So many Monday afternoons the elementary kids slog through their homework. You remember those workbook pages photocopied on pastel paper, full of graphite and eraser smudges. The kids struggle to copy the list of vocabulary words, and that's just the appetizer for a meal of searching the dictionary and using the words in sentences.
This is the circle of Dante's hell where compulsive alphabetizers like myself are doomed to learn patience for all of eternity. Forget Chinese water drips. Forget nails on the chalkboard. Forget sitting through the Kevin Costner "Waterworld" and "Wyatt Earp" movies. True torture is waiting for elementary students to find words in a children's dictionary.
Should a student locate a vocabulary word in the dictionary, she must copy the entry onto the cantaloupe- or mint-tinted paper in her wobbly handwriting.

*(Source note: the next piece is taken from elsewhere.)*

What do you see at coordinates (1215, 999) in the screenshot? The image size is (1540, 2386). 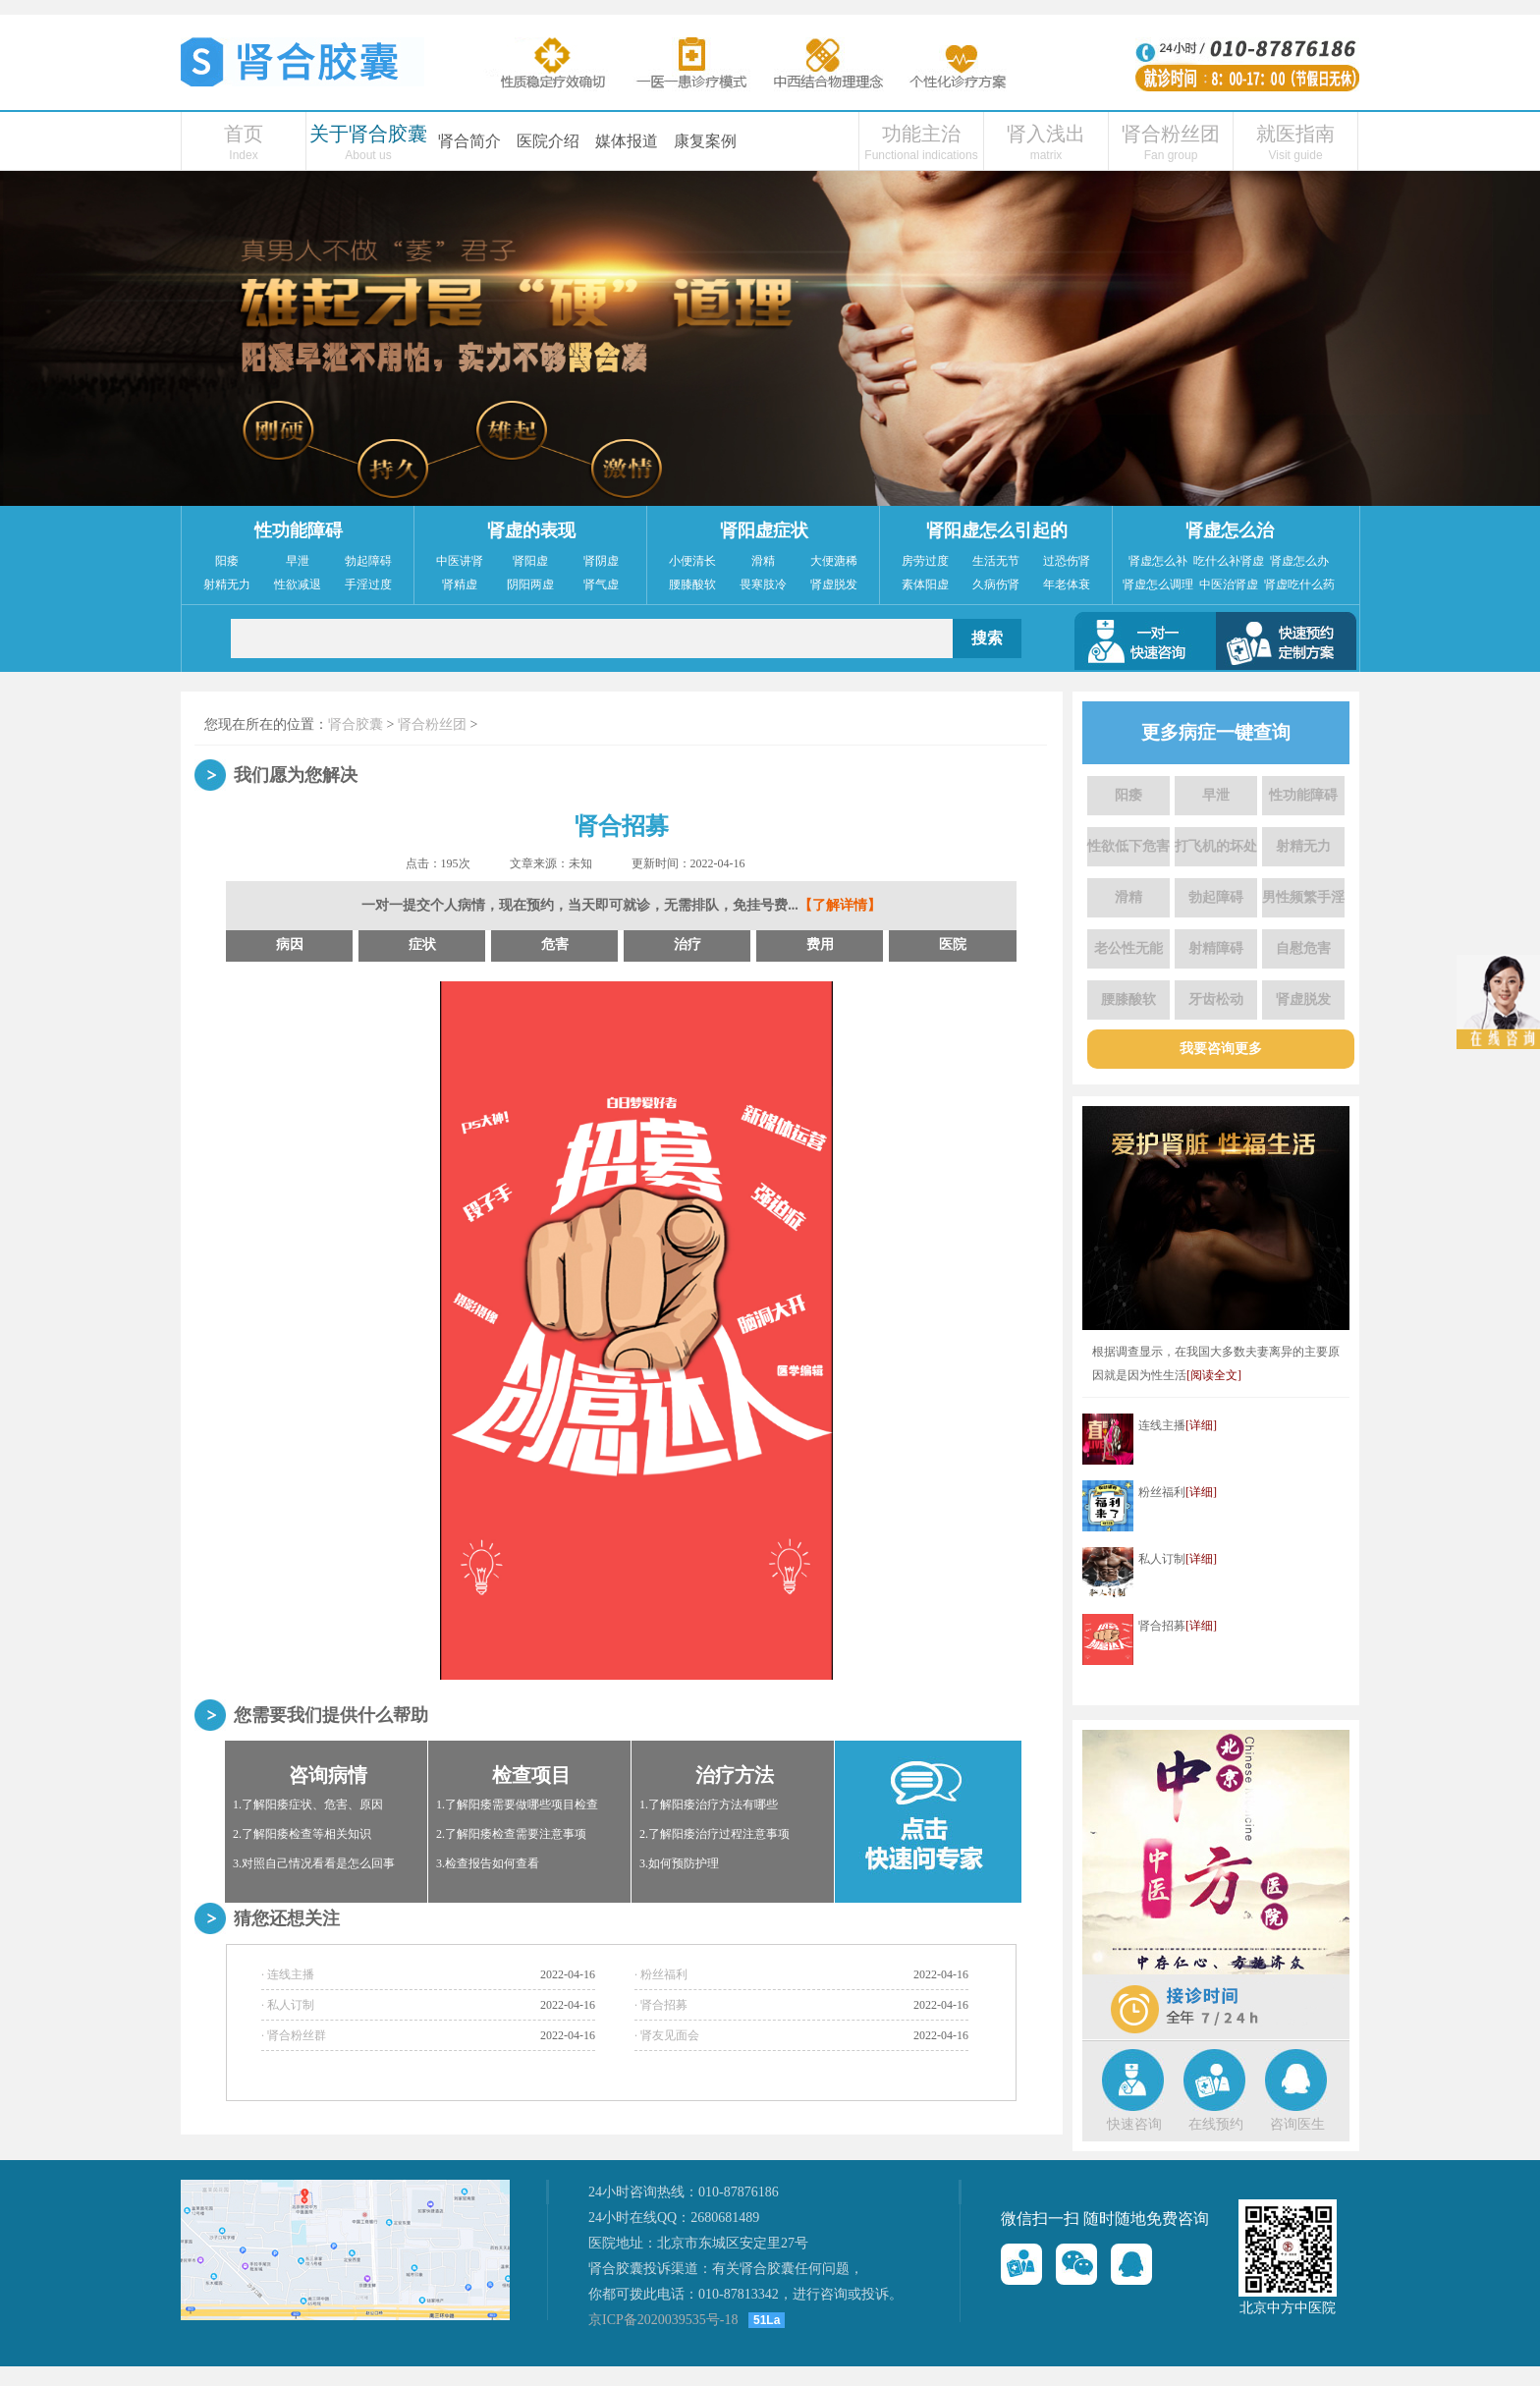 I see `牙齿松动` at bounding box center [1215, 999].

He must decide if the word is a noun or verb, or, gag, both. Then it's time to use the word in a sentence.
Homework sentences always remind me of "Cool Hand Luke" in the rural prison. I'm sentenced to homework life without parole. It's good to know I'm not alone!
What we've got here is usually a failure to communicate complicated by some misguided expectations. Kids who have trouble singing the alphabet song are not going to be able to locate "coil" or "crest" in the dictionary.
When I am in charge of the world, all kids will sit on tall stools filing cards in those grand old wooden card catalog drawers. They will put an orange "check" card behind each one they file so a qualified grown-up could check their work. They will begin filing cards by first letter, then by two letters, then by three:
c
ch
chr
In the background the kids will hear the metallic swirrrrr-clink-swirrrrh of the institutional ceiling fans, and the batting of moth wings against the library screen windows. Tennis shoes will squeak on the concrete floor. Chronological stacks of decaying newspapers will scent the air. Librarians will stamp the date due on index cards.
Monday's homework is due on Thursday. It just seems generations longer!